In the image of confirmation LSU sent out late Monday night about Will Wade becoming its new basketball coach, behind the Photoshopped portrait of him wearing a purple and gold tie and holding an LSU embossed basketball, another more telling image emerges.

It’s one of a smiling Wade behind an NCAA microphone at a March Madness-related news conference from his days at VCU.

It’s a picture LSU hopes Wade can make real in his new home as soon as possible.

This is a hire that will satisfy some and disappoint more than a few, though often those few are the ones who don’t know what they want in the first place.

Wade won’t be 35 until late November, after the Tigers — his Tigers — have tipped off the coming season. LSU is bringing in a coach whose initial warranty is still valid, one who will get carded if he orders a glass of wine at dinner.

In someone as young as Wade, with just four years of head coaching experience on his résumé, clearly LSU is betting on the come. Betting that he has greatness stored up in him, not that he will recapture some former glory, like a Tom Crean who took Marquette to the Final Four in prior decade, or what Tennessee hoped to get when it hired Rick Barnes on the rebound from Texas.

It’s not unlike the bet that LSU made when it hired Nick Saban away from Michigan State in 1999. And it bears similarities to the hire LSU made way back in 1972, when it selected a then-unknown Washington State assistant named Dale Brown and asked him to make the Tigers a winner.

Brown had — still has — his supporters and his detractors. A man with such strong passions and opinions will win friends and make enemies. But he also made LSU something it had never been: a consistent winner, venturing to 15 straight NCAA and NIT appearances from 1979-93.

That’s something LSU hasn’t been since.

Don’t know much about Wade’s politics yet or his off-the-court causes, but his charge isn’t dissimilar to that of Brown when he was hired a decade before Wade was born in 1982:

Make LSU a consistent winner.

Instill discipline.

Bring back some pride in a program that has seen it erode over much of the past three decades.

Cut down a net from time to time.

There are those who will make the argument that it’s too soon for Wade to land a job like LSU. Perhaps that will be true. But a similar argument could have been made about former Florida athletic director Jeremy Foley hiring Mike White away from Louisiana Tech two years ago.

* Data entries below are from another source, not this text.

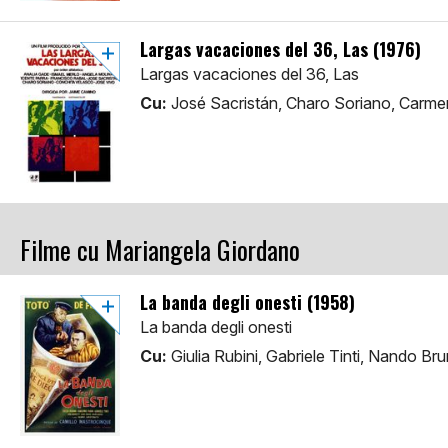
Largas vacaciones del 36, Las (1976)
Largas vacaciones del 36, Las
Cu:
José Sacristán, Charo Soriano, Carme
Filme cu Mariangela Giordano
La banda degli onesti (1958)
La banda degli onesti
Cu:
Giulia Rubini, Gabriele Tinti, Nando Br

Right now, White’s Gators are preparing for their return to the Sweet 16. That hire seems like an excellent one. Of course, in hindsight all things are possible, and the once-dangerous odds melt to insignificance.

There’s no telling what will be. There’s only knowing what is. And LSU needed a coach like Will Wade. A sportswriter friend who knew Wade from his previous stop at Chattanooga called him a “monster analytics guy,” and he has been tabbed as a rising star who knows how to diagram a play and run a program.

But more than that, LSU needed someone with a youthful spark, someone who will have to have virtually boundless energy within him to pull off what will be a massive rebuilding job. Someone who will drive across the state to speak to a dozen boosters who want to believe again. Someone who will enter a charity lip sync contest. Maybe even someone who will paint his face purple and gold and join the student section at a women’s basketball game or gymnastics meet.

This is the hire athletic director Joe Alleva needed to make for his own sake as well, after two now-questionable men’s basketball hires in Trent Johnson and Johnny Jones. (Hindsight, remember?) Yes, arguably, the pool of suitable candidates is bigger in basketball than it was in football when he was convinced to stay in-house and hire Ed Orgeron. But Alleva still had to lure Wade, labeled as a young up-and-comer, to Baton Rouge and away from other schools that would have come seeking him out eventually.

At first glance, it looks like Alleva checked the right boxes for the position LSU is in as a basketball program. This isn’t an easy job or an elite job — but it can be, with the right visionary at the controls.

LSU is betting that Wade is that visionary, that he will be the man in the picture smiling at NCAA tournament news conferences to come.

Under the circumstances, it’s as good of a bet as any.